Science magazine recently reported on several lawsuits that were filed by an animal rights group called the Nonhuman Rights Project seeking writs of habeas corpus for chimpanzees in three different courts in the state of New York. A writ of habeas corpus protects a person from illegal imprisonment by requiring the person who is being detained to be brought before a judge to determine the legality of his imprisonment. The group claimed that the chimpanzees were persons and were being illegally imprisoned. Two of the chimps were involved in research at Stony Brook University and the other two were owned privately. The key issue was whether the chimps qualified as persons for whom a writ of habeas corpus could be requested. All three judges involved agreed that the chimpanzees did not meet the qualification of being a person.
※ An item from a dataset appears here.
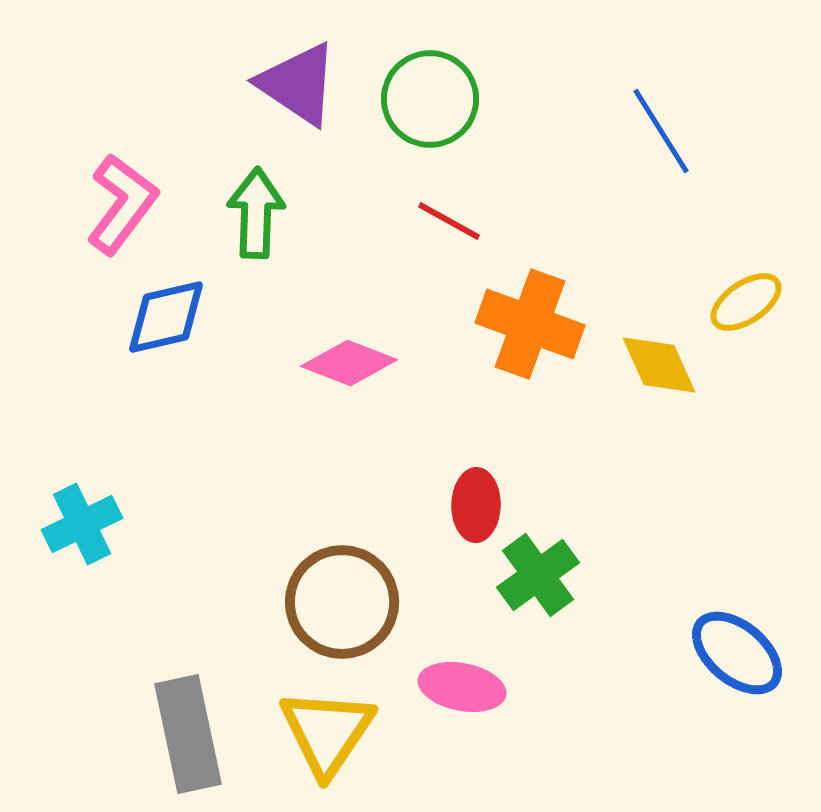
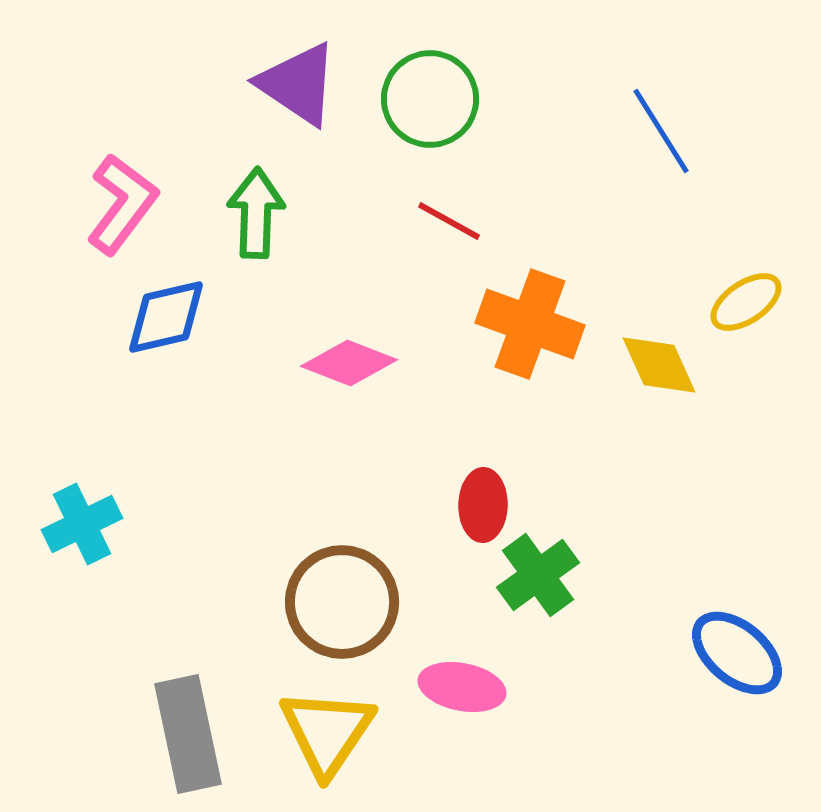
red ellipse: moved 7 px right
The underlying issue is one that has been debated for years in relation to the issue of the permissibility of abortion and impacts both beginning of life and end of life issues. Those advocating the presumed rights of the chimpanzees are assuming a capacity definition of personhood. They are saying that any animal that has capacities such as sentience and cognitive abilities similar to the least capable of human beings should be considered to have the same moral status as a human being. While the idea that moral status or personhood should be determined based on capacities that we recognize as being associated with personhood seems reasonable at first glance, it has some significant problems. The biggest one is that there is no clear agreement on what capacities should be used to define who is a person and who should determine what capacities should be used in that definition. That gives great power to whoever makes that determination. Whoever makes that decision, commonly those who are in power in society, can exclude those without power from being considered to be persons. Historically that has led to groups of human beings such as African slaves, German Jews, and women not being considered to be persons with full moral status. Today it may mean that embryos, fetuses, infants, the elderly, and those with cognitive impairments or other disabilities may be excluded. The new twist in this case is that instead of excluding human beings an attempt is being made to include non-humans.

Either way the alternative that represents the historical understanding of personhood that has been protecting the value of the powerless among us over the centuries has been an understanding that personhood is a quality inherent to the class of beings who are members of the human family without regard to other capacities or characteristics. Those of us with a Christian worldview understand that this is because human beings have been made in the image of God. However, the idea that personhood or moral status is an inherent quality of every human being regardless of that individual’s capabilities or characteristics is essential as the foundation of the concept of universal human rights which has become a transforming force for the poor and powerless around the world. No matter how much we care about the welfare of animals we should not abandon the essential concept underlying universal human rights to try to protect animals that we may believe are being mistreated.